**Records to process**.
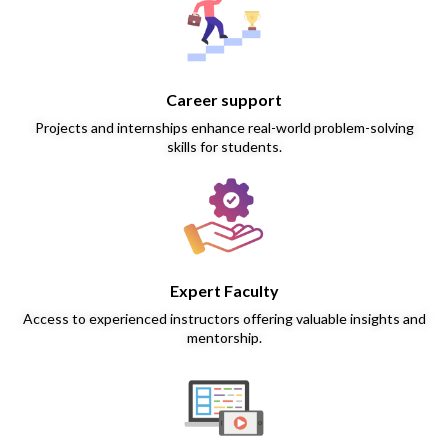
Career support
Projects and internships enhance real-world problem-solving
skills for students.
Expert Faculty
Access to experienced instructors offering valuable insights and
mentorship.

**Problem details**.
Each entry, start to finish, goes into your copy exactly; the pictures stay out.

**Response**.
Career support
Projects and internships enhance real-world problem-solving
skills for students.
Expert Faculty
Access to experienced instructors offering valuable insights and
mentorship.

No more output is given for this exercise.